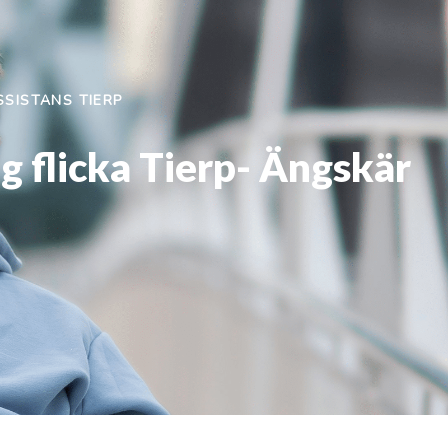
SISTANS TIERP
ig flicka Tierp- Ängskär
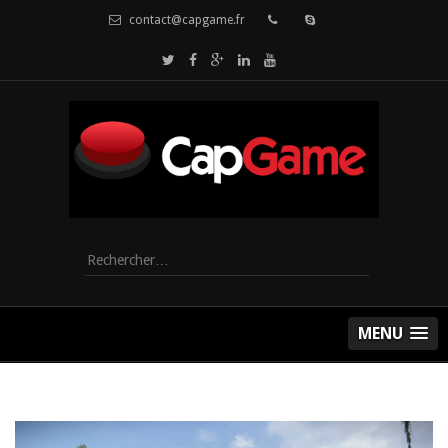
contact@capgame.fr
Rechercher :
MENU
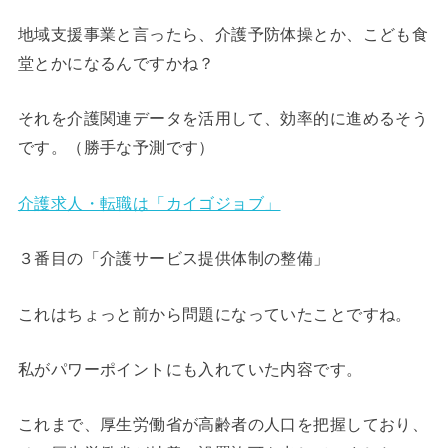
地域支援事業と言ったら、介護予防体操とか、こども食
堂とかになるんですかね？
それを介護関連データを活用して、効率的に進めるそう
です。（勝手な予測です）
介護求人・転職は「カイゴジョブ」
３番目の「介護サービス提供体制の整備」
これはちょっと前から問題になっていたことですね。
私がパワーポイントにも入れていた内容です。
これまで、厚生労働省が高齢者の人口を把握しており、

● **Exercise**:
Copy all of the listing word for word, minus the images.

● **Result**:
SISTANS TIERP
ig flicka Tierp- Ängskär
contact@capgame.fr
Rechercher :
MENU
地域支援事業と言ったら、介護予防体操とか、こども食
堂とかになるんですかね？
それを介護関連データを活用して、効率的に進めるそう
です。（勝手な予測です）
介護求人・転職は「カイゴジョブ」
３番目の「介護サービス提供体制の整備」
これはちょっと前から問題になっていたことですね。
私がパワーポイントにも入れていた内容です。
これまで、厚生労働省が高齢者の人口を把握しており、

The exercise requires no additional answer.